Cuando estuvo lo suficientemente cerca, arqueé una ceja y bajé el libro, dejándolo sobre mis piernas y cruzándome de brazos. Su sonrisa fue desapareciendo cuando vio mis expresiones, hizo una mueca y sonrió sin despegar los labios, mientras se acercaba a paso cauteloso hacia mí.
—Lo sé, lo sé, lo lamento —dijo y alzó sus manos en señal de rendición—. Sé que dije que no volvería a interrumpirte cuando leyeras, pero esto es importante.
—Siempre es importante —reproché entre dientes y ella sonrío, dejándose caer a mi lado en la banca.

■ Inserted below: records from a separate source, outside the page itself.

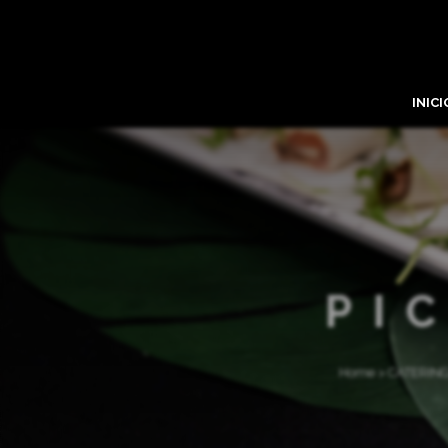
INICI
PI
Home
>
CATERIN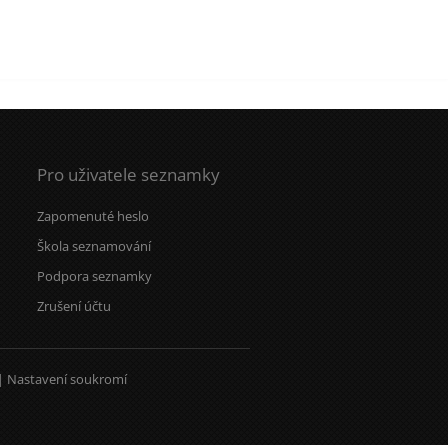
Pro uživatele seznamky
Zapomenuté heslo
Škola seznamování
Podpora seznamky
Zrušení účtu
|
Nastavení soukromí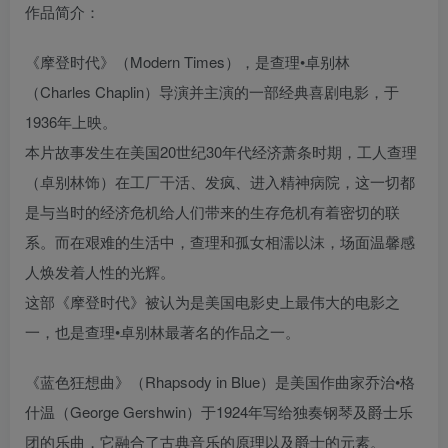
作品简介：
《摩登时代》（Modern Times），是查理•卓别林
（Charles Chaplin）导演并主演的一部经典喜剧电影，于
1936年上映。
本片故事发生在美国20世纪30年代经济萧条时期，工人查理
（卓别林饰）在工厂干活、发疯、进入精神病院，这一切都
是与当时的经济危机给人们带来的生存危机有着密切的联
系。而在艰难的生活中，查理和孤女相濡以沫，场面温馨感
人焕发着人性的光辉。
这部《摩登时代》被认为是美国电影史上最伟大的电影之
一，也是查理•卓别林最著名的作品之一。
《蓝色狂想曲》（Rhapsody in Blue）是美国作曲家乔治•格
什温（George Gershwin）于1924年写给独奏钢琴及爵士乐
团的乐曲，它融合了古典音乐的原理以及爵士的元素。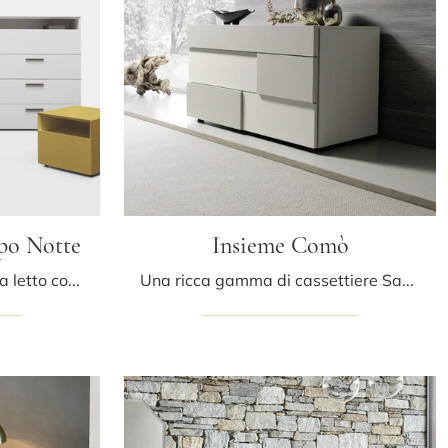
po Notte
Insieme Comò
Vuoi arredare la camera da letto con Comodini e mobili con cassetti di Kristalia? Ecco qui il modello Avenue Night Gruppo Notte in laccato opaco per ...
Una ricca gamma di cassettiere Sangiacomo: i comodini moderni in laccato opaco, come Insieme Comò, sono tra le soluzioni più belle.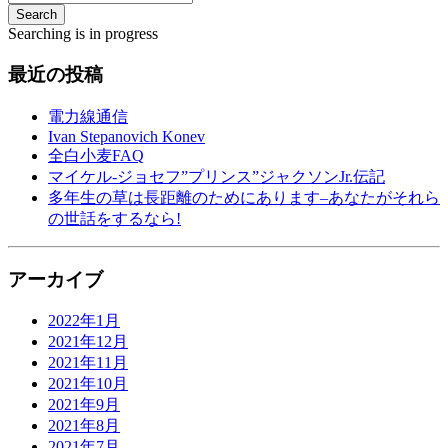
Search
Searching is in progress
最近の投稿
電力線通信
Ivan Stepanovich Konev
全白小麦FAQ
マイケル-ジョセフ”プリンス”ジャクソンJr.伝記
多年生の草は長距離のためにあります–あなたがそれら
の世話をするなら!
アーカイブ
2022年1月
2021年12月
2021年11月
2021年10月
2021年9月
2021年8月
2021年7月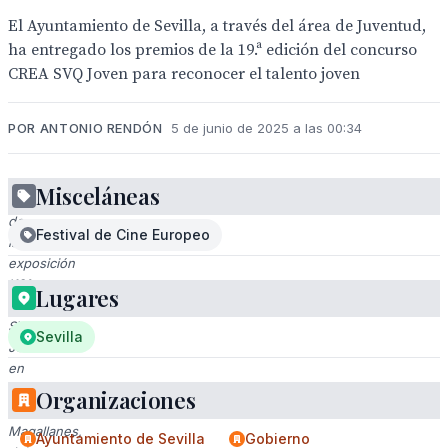
El Ayuntamiento de Sevilla, a través del área de Juventud,
ha entregado los premios de la 19.ª edición del concurso
CREA SVQ Joven para reconocer el talento joven
POR ANTONIO RENDÓN
5 de junio de 2025 a las 00:34
Misceláneas
Cartel
de
Festival de Cine Europeo
la
exposición
'19°
Lugares
CREA
SVQ
Sevilla
JOVEN'
en
el
Organizaciones
Foro
Magallanes,
Ayuntamiento de Sevilla
Gobierno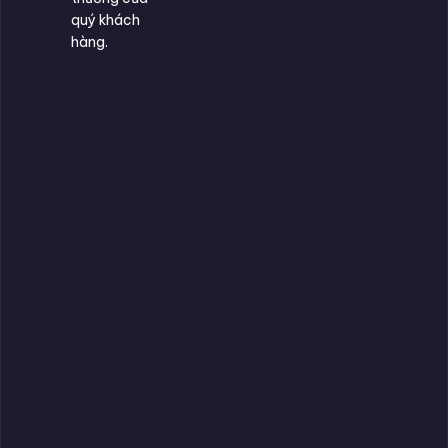
quý khách
hàng.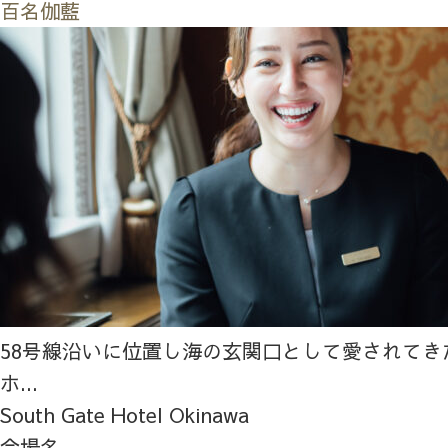
百名伽藍
58号線沿いに位置し海の玄関口として愛されてき
ホ...
South Gate Hotel Okinawa
会場名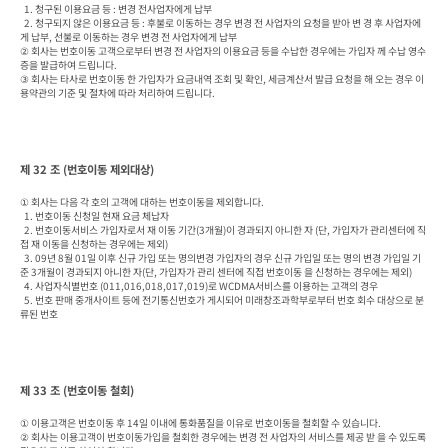
  1. 청구된 이용요금 등 : 변경 전사업자에게 납부

  2. 청구되지 않은 이용요금 등 : 후불로 이동하는 경우 변경 전 사업자의 요청을 받아 변 경 후 사업자에
게 납부, 선불로 이동하는 경우 변경 전 사업자에게 납부

② 회사는 번호이동 고객으로부터 변경 전 사업자의 이용요금 등을 수납한 경우에는 가입자 께 수납 영수
증을 발급하여 드립니다.

③ 회사는 타사로 번호이동 한 가입자가 요금내역 조회 및 확인, 세금계산서 발급 요청을 해 오는 경우 이
용약관의 기준 및 절차에 따라 처리하여 드립니다.
제 32 조 (번호이동 제외대상)
① 회사는 다음 각 호의 고객에 대하는 번호이동을 제외합니다.

  1. 번호이동 신청일 현재 요금 체납자

  2. 번호이동서비스 가입자로서 재 이동 기간(3개월)이 경과되지 아니한 자 (단, 가입자가 관리센터에 직
접 재 이동을 신청하는 경우에는 제외)

  3. 09년 8월 01일 이후 신규 가입 또는 명의변경 가입자의 경우 신규 가입일 또는 명의 변경 가입일 기
준 3개월이 경과되지 아니한 자(단, 가입자가 관리 센터에 직접 번호이동 을 신청하는 경우에는 제외)

  4. 사업자식별번호 (011,016,018,017,019)로 WCDMA서비스를 이용하는 고객의 경우

  5. 번호 판매 중개사이트 등에 전기통신번호가 게시되어 미래창조과학부로부터 번호 회수 대상으로 분
류된 번호
제 33 조 (번호이동 철회)
① 이용고객은 번호이동 후 14일 이내에 통화품질을 이유로 번호이동을 철회할 수 있습니다.

② 회사는 이용고객이 번호이동가입을 철회한 경우에는 변경 전 사업자의 서비스를 제공 받 을 수 있도록 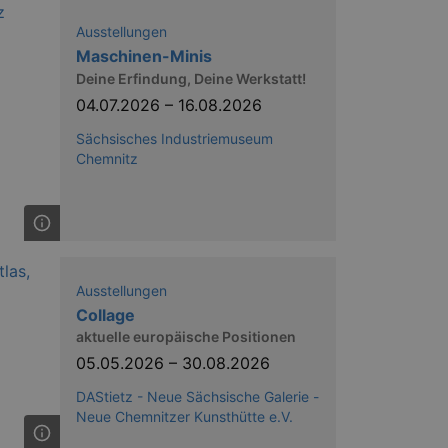
nting Cross-Site Request Forgery
Ausstellungen
Maschinen-Minis
Deine Erfindung, Deine Werkstatt!
04.07.2026
–
16.08.2026
Sächsisches Industriemuseum
Chemnitz
niversal Analytics - which is a
y used analytics service. This
by assigning a randomly
s included in each page request
ion and campaign data for the
 expire after 2 years, although
Ausstellungen
niversal Analytics. This
 2017 no information is
Collage
nd update a unique value for
aktuelle europäische Positionen
05.05.2026
–
30.08.2026
niversal Analytics, according
quest rate - limiting the
ires after 10 minutes.
DAStietz - Neue Sächsische Galerie -
Neue Chemnitzer Kunsthütte e.V.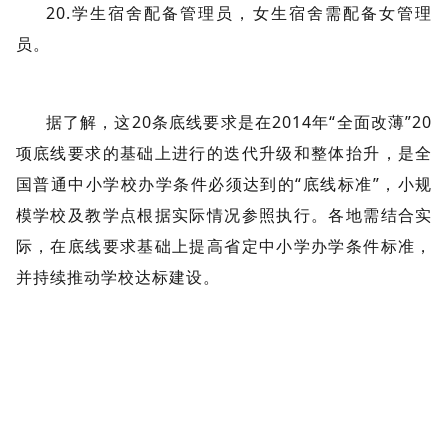
20.学生宿舍配备管理员，女生宿舍需配备女管理
员。
据了解，这20条底线要求是在2014年“全面改薄”20
项底线要求的基础上进行的迭代升级和整体抬升，是全
国普通中小学校办学条件必须达到的“底线标准”，小规
模学校及教学点根据实际情况参照执行。各地需结合实
际，在底线要求基础上提高省定中小学办学条件标准，
并持续推动学校达标建设。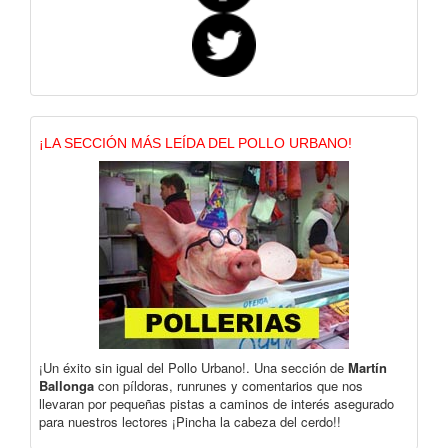
¡LA SECCIÓN MÁS LEÍDA DEL POLLO URBANO!
¡Un éxito sin igual del Pollo Urbano!. Una sección de
Martín
Ballonga
con píldoras, runrunes y comentarios que nos
llevaran por pequeñas pistas a caminos de interés asegurado
para nuestros lectores ¡Pincha la cabeza del cerdo!!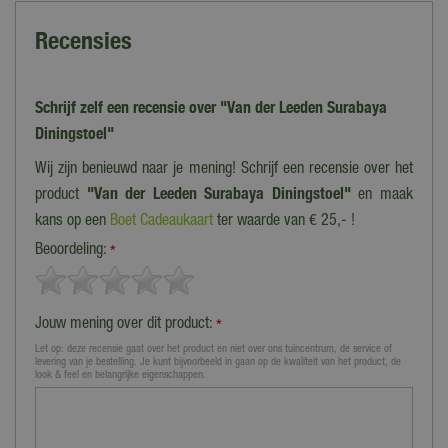
Recensies
Schrijf zelf een recensie over "Van der Leeden Surabaya
Diningstoel"
Wij zijn benieuwd naar je mening! Schrijf een recensie over het
product
"Van der Leeden Surabaya Diningstoel"
en maak
kans op een
Boet Cadeaukaart
ter waarde van € 25,- !
Beoordeling:
*
Jouw mening over dit product:
*
Let op: deze recensie gaat over het product en niet over ons tuincentrum, de service of
levering van je bestelling. Je kunt bijvoorbeeld in gaan op de kwaliteit van het product, de
look & feel en belangrijke eigenschappen.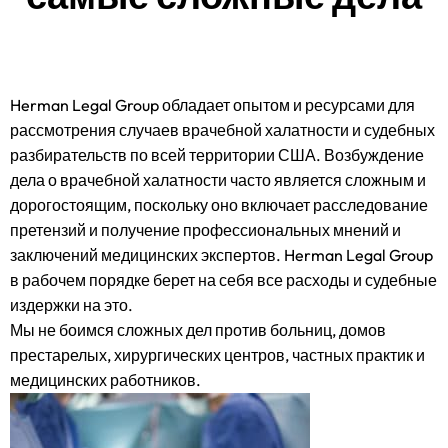
Herman Legal Group обладает опытом и ресурсами для
рассмотрения случаев врачебной халатности и судебных
разбирательств по всей территории США. Возбуждение
дела о врачебной халатности часто является сложным и
дорогостоящим, поскольку оно включает расследование
претензий и получение профессиональных мнений и
заключений медицинских экспертов. Herman Legal Group
в рабочем порядке берет на себя все расходы и судебные
издержки на это.
Мы не боимся сложных дел против больниц, домов
престарелых, хирургических центров, частных практик и
медицинских работников.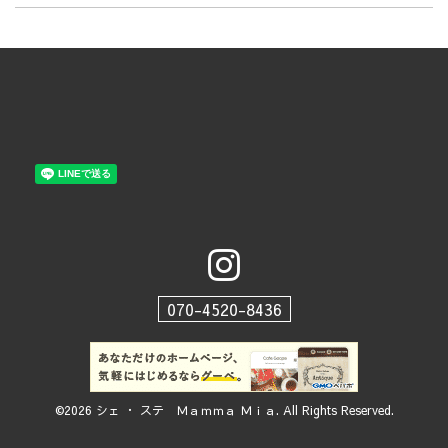
070-4520-8436
©2026
シェ ・ ステ Ｍａｍｍａ Ｍｉａ
. All Rights Reserved.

Parpadeó varias veces y enroscó su brazo con el mío, mientras apoyaba su cabeza a mi hombro y hacia un pequeño puchero. Siempre hacia eso.
—No volveré a hacerlo, lo prometo.
—Eso dijiste hace tres días.
—¡Oye! No lo hago con intención, solo llegó en el momento equivocado.
Reí y asentí con la cabeza, dándole la razón.
—Es cierto, ahora dime: ¿Para qué me llamabas?
Dejó salir una pequeña risa y se recompuso, sentándose recta en la banca y mirándome con una enorme sonrisa en sus labios. Terminé sonriendo involuntariamente y mirándola confundida.
—¿Por qué sonríes tanto? Estás empezando a darme miedo.
Soltó una carcajada y negó con la cabeza.
—Dramáticaaa —canturreó y luego añadió—: Hoy es un bonito día, ¿por qué no debía sonreír?
—Buen punto.
—A lo que venía, ¿me prestas dinero para comprar donas?
Arrugué el ceño.
—¿Me llamaste por qué quieres donas?
Asintió.
—Se me quedó la cartera y quiero comer algo dulce.
La miré incrédula, abrí y cerré la boca repetitivas veces para terminar negando con la cabeza.
—¿En serio para eso me llamaste, Annabet?
—No me llames Annabet. —Hizo una mueca—. Sabes que no me gusta que me llamen así, suena demasiado formal. Ahora, dale a tu querida mejor amiga dinero para que se pueda comprar unas ricas donas.
Resoplé como un caballo, saqué del bolsillo de mi pantalón algunos billetes y se los extendí. La sonrisa radiante volvió a aparecer en su rostro y cuando fue a tomar los billetes, los aparté. Me dio una mirada confundida, intercalando la vista desde mi cara hasta los billetes en mi mano.
—No, no, no —repetí y meneé la cabeza—. Te los doy solo si me das.
Arrugó su nariz y luego de meditarlo por unos segundos respondió:
—Trato —le volví a extender los billetes y de un rápido movimiento los apartó de mi mano, se acercó a mi mejilla y dejó un beso sonoro en mi mejilla izquierda.